In [12]:
from importlib import reload
import pdfquery

import incident
reload(incident)
from incident import Incident
import timing
reload(timing)
import utils
reload(utils)

<module 'utils' from '/Users/neel/Git/harvardcrime/utils.py'>

In [13]:
def get_text_from_curve(ltcurve):
    # text can be within LTTextBoxHorizontal or LTTextLineHorizontal
    # the problem is that these are interleaved
    # so we select EITHER as they come
    # if we chose the Boxes first and the Lines second then merged those lists,
    # the resulting list would be out of order!
    # e.g. if the true order is B1 L1 B2 B3 L2, the approach we are using
    # gives you the right order... but choosing Boxes and Lines separately
    # gives you B1 B2 B3 L1 L2!!!!
    textual_elements = ltcurve.cssselect("LTTextBoxHorizontal, LTTextLineHorizontal")
    texts = [t.text.strip() for t in textual_elements]
    
    # remove empty lines
    cleaned_texts = [t for t in texts if t != '']
    
    # PROBLEM with this approach: in rare cases some text from this falls way
    # outside the ltcurve. Might it still be within the bounding box though?
    
    # UPDATE: try gathering all data
    # for 11/28 consider these bboxes
    #
    # 10:08am [247.08, 80.197, 275.587, 90.18]
    # hp laptop [6.0, 65.784, 737.868, 82.318]
    # bounding box [3.36, 77.7, 754.86, 98.64]
    
    return cleaned_texts

In [14]:
def get_comments(pdf):
    # filtering function
    def comment_filter():
        return this.get('word_margin',0) == "0.1" and this.get('x0', 0) == "6.0" and this.get('x1', 0) == "737.868"

    comment_lines = pdf.pq('LTTextLineHorizontal').filter(comment_filter)

    def extract_text(comment_line):
        # sometimes text lives directly in the LTTextLine (which is passed),
        # sometimes it lives within a LTTextBox within the LTTextLine.
        # This standardizes that.
        if comment_line.text != '':
            # Contains text directly
            return comment_line.text
        else:
            text_box = comment_line.find("LTTextBoxHorizontal")

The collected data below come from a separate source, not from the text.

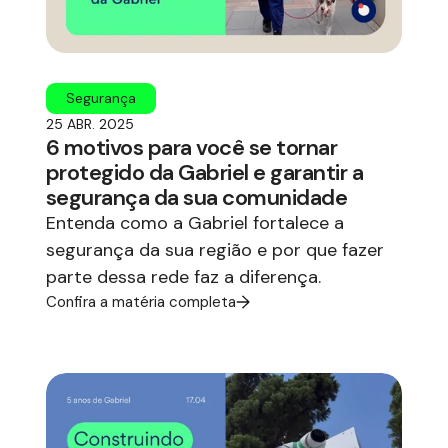
Segurança
25 ABR. 2025
6 motivos para você se tornar
protegido da Gabriel e garantir a
segurança da sua comunidade
Entenda como a Gabriel fortalece a
segurança da sua região e por que fazer
parte dessa rede faz a diferença.
Confira a matéria completa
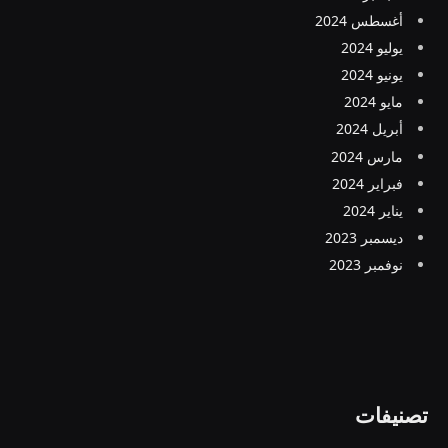
أغسطس 2024
يوليو 2024
يونيو 2024
مايو 2024
أبريل 2024
مارس 2024
فبراير 2024
يناير 2024
ديسمبر 2023
نوفمبر 2023
تصنيفات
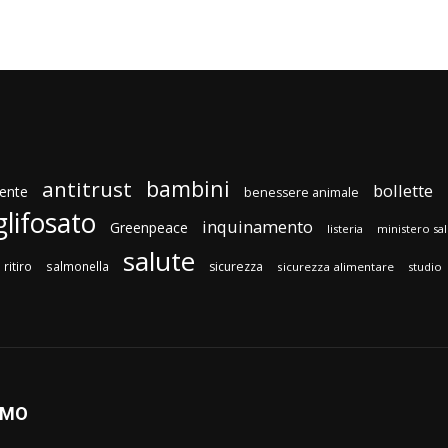
bambini
antitrust
bollette
ente
benessere animale
glifosato
inquinamento
Greenpeace
listeria
ministero sa
salute
ritiro
salmonella
sicurezza
sicurezza alimentare
studio
AMO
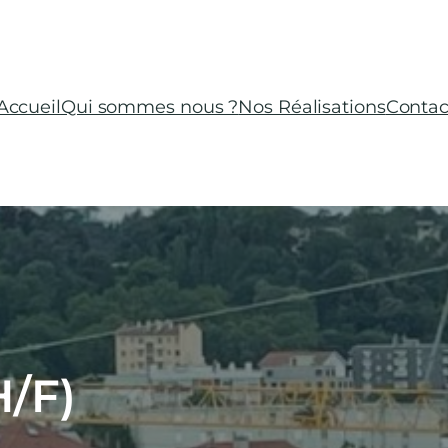
Accueil
Qui sommes nous ?
Nos Réalisations
Contac
/F)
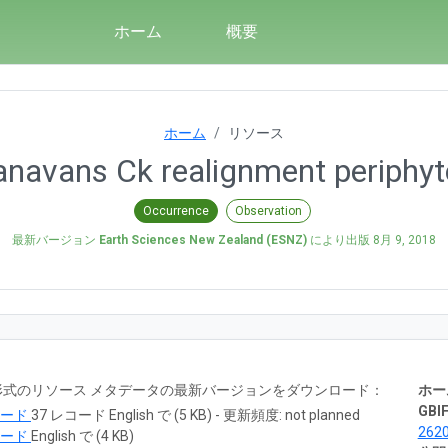
ホーム
概要
ホーム
リソース
navans Ck realignment periphy
Occurrence
Observation
最新バージョン
Earth Sciences New Zealand (ESNZ)
により出版
8月 9, 2018
RTF 形式のリソース メタデータの最新バージョンをダウンロード：
ホー
GBIF
ロード
37 レコード English で (5 KB) - 更新頻度: not planned
262
ロード
English で (4 KB)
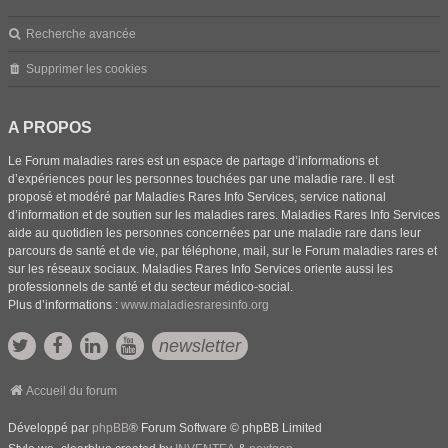
Recherche avancée
Supprimer les cookies
A PROPOS
Le Forum maladies rares est un espace de partage d’informations et
d’expériences pour les personnes touchées par une maladie rare. Il est
proposé et modéré par Maladies Rares Info Services, service national
d’information et de soutien sur les maladies rares. Maladies Rares Info Services
aide au quotidien les personnes concernées par une maladie rare dans leur
parcours de santé et de vie, par téléphone, mail, sur le Forum maladies rares et
sur les réseaux sociaux. Maladies Rares Info Services oriente aussi les
professionnels de santé et du secteur médico-social.
Plus d’informations :
www.maladiesraresinfo.org
newsletter
Accueil du forum
Développé par
phpBB
® Forum Software © phpBB Limited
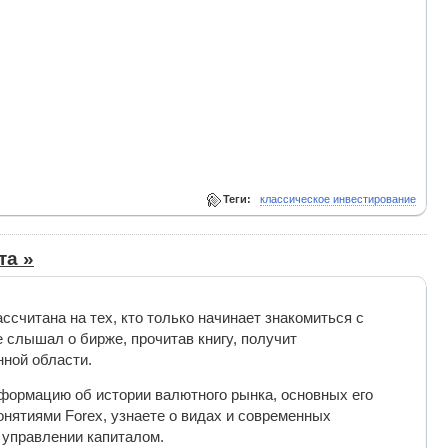
Теги:
классическое инвестирование
та »
считана на тех, кто только начинает знакомиться с
е слышал о бирже, прочитав книгу, получит
ной области.
информацию об истории валютного рынка, основных его
онятиями Forex, узнаете о видах и современных
 управлении капиталом.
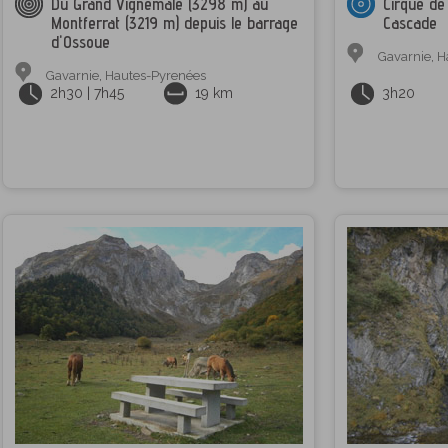
Du Grand Vignemale (3298 m) au
Cirque de
Montferrat (3219 m) depuis le barrage
Cascade
d'Ossoue
Gavarnie
,
H
Gavarnie
,
Hautes-Pyrenées
2h30 | 7h45
19 km
3h20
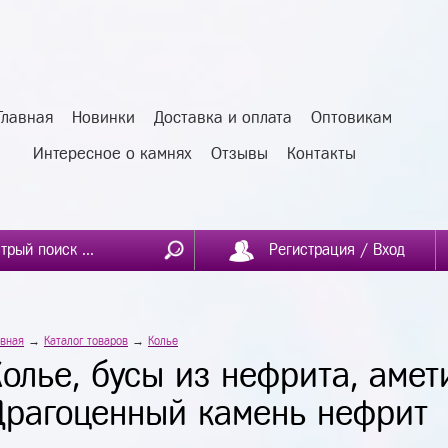
Главная
Новинки
Доставка и оплата
Оптовикам
Интересное о камнях
Отзывы
Контакты
Регистрация / Вход
авная
→
Каталог товаров
→
Колье
Колье, бусы из нефрита, амет
Драгоценный камень нефрит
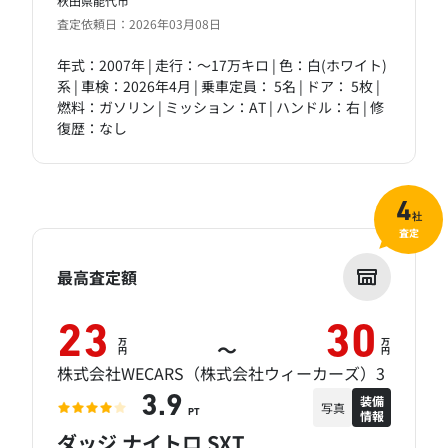
秋田県能代市
査定依頼日：2026年03月08日
年式：2007年 | 走行：～17万キロ | 色：白(ホワイト)
系 | 車検：2026年4月 | 乗車定員： 5名 | ドア： 5枚 |
燃料：ガソリン | ミッション：AT | ハンドル：右 | 修
復歴：なし
4
社
査定
最高査定額
23
30
万
万
～
円
円
株式会社WECARS（株式会社ウィーカーズ）3
装備
3.9
写真
情報
PT
ダッジ ナイトロ SXT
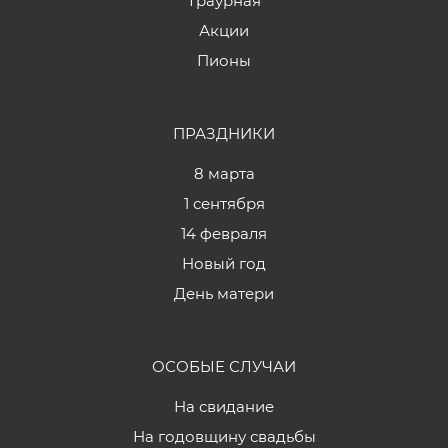
Траурная
Акции
Пионы
ПРАЗДНИКИ
8 марта
1 сентября
14 февраля
Новый год
День матери
ОСОБЫЕ СЛУЧАИ
На свидание
На годовщину свадьбы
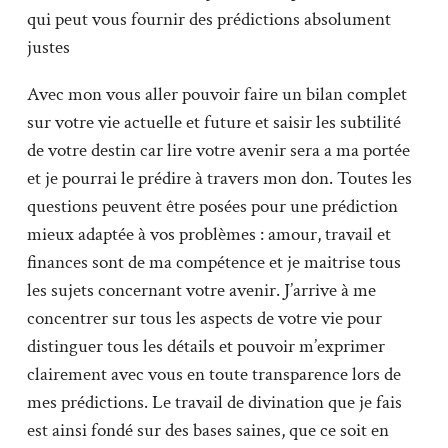
qui peut vous fournir des prédictions absolument
justes
Avec mon vous aller pouvoir faire un bilan complet
sur votre vie actuelle et future et saisir les subtilité
de votre destin car lire votre avenir sera a ma portée
et je pourrai le prédire à travers mon don. Toutes les
questions peuvent être posées pour une prédiction
mieux adaptée à vos problèmes : amour, travail et
finances sont de ma compétence et je maitrise tous
les sujets concernant votre avenir. J’arrive à me
concentrer sur tous les aspects de votre vie pour
distinguer tous les détails et pouvoir m’exprimer
clairement avec vous en toute transparence lors de
mes prédictions. Le travail de divination que je fais
est ainsi fondé sur des bases saines, que ce soit en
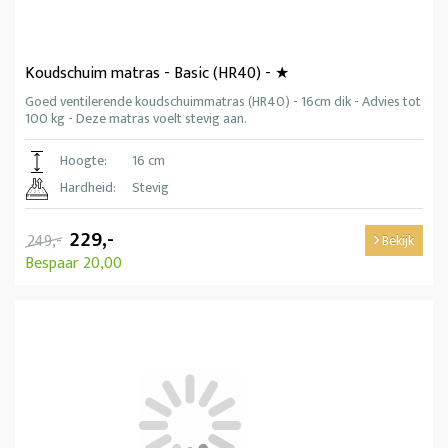
Koudschuim matras - Basic (HR40) - ★
Goed ventilerende koudschuimmatras (HR40) - 16cm dik - Advies tot
100 kg - Deze matras voelt stevig aan.
Hoogte:
16 cm
Hardheid:
Stevig
229,-
249,-
Bekijk
Bespaar 20,00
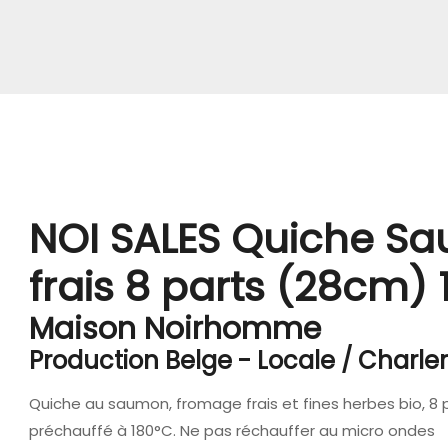
NOI SALES Quiche S
frais 8 parts (28cm) 
Maison Noirhomme
Production Belge - Locale / Charler
Quiche au saumon, fromage frais et fines herbes bio, 8 
préchauffé à 180°C. Ne pas réchauffer au micro ondes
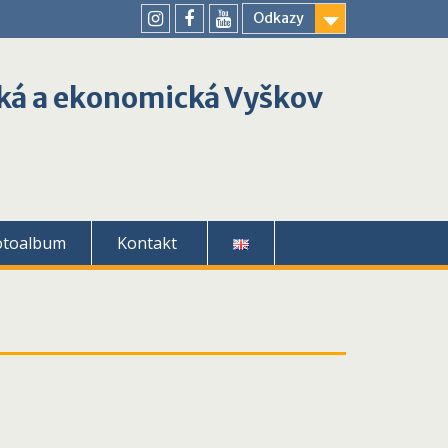
Odkazy
youtube
instagram
facebook
ká a ekonomická Vyškov
otoalbum
Kontakt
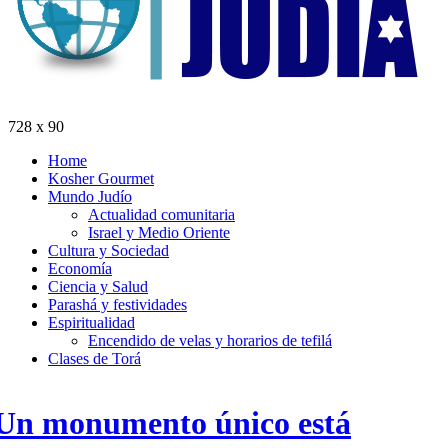
728 x 90
Home
Kosher Gourmet
Mundo Judío
Actualidad comunitaria
Israel y Medio Oriente
Cultura y Sociedad
Economía
Ciencia y Salud
Parashá y festividades
Espiritualidad
Encendido de velas y horarios de tefilá
Clases de Torá
Un monumento único está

            if text_box is not None:
                # This is the Box inside the Line
                return text_box.text

            else:
                return None

    comments = [extract_text(line) for line in comment_lines]

    # Now smoosh the lines together. Lines beginning with
    # "Officer" are probably a new entry. Everything else
    # should be lumped with the previous line.

    cleaned_comments = []
    for comment in comments:
        if comment.startswith("Officer"):
            # proper new comment. add to the list!
            cleaned_comments.append(comment)
        else:
            # it's the next line of the previous comment.
            # add it to the previous comment.
            # these lines usually have spaces between them already
            # so no need to add a new one
            cleaned_comments[-1] += comment

    return cleaned_comments

In [18]:
def incidents_of_pdf(pdf):
    """
    Pass this function the result of a pdfquery.PDFQuery() function.
    This will read through the pdf file and return a list of 
    Incident objects contained in there!
    
    Make sure the PDF is load()'ed before you pass it.
    """
    
    # TODO watch out for things like 11/24/17 where there were no incidents. there's a specific tag for those.
    
    # so each individual report, as well as headers, is filed inside 
    # its own <LTCurve>. The text fields are inside <LTTextLineHorizontal>s and <LTTextBoxHorizontal>s
    # inside the <LTCurve>.
    reports_plus_heads = pdf.tree.findall(".//LTCurve")
    
    # extract raw incidents
    raw_incidents = [get_text_from_curve(lt) for lt in reports_plus_heads]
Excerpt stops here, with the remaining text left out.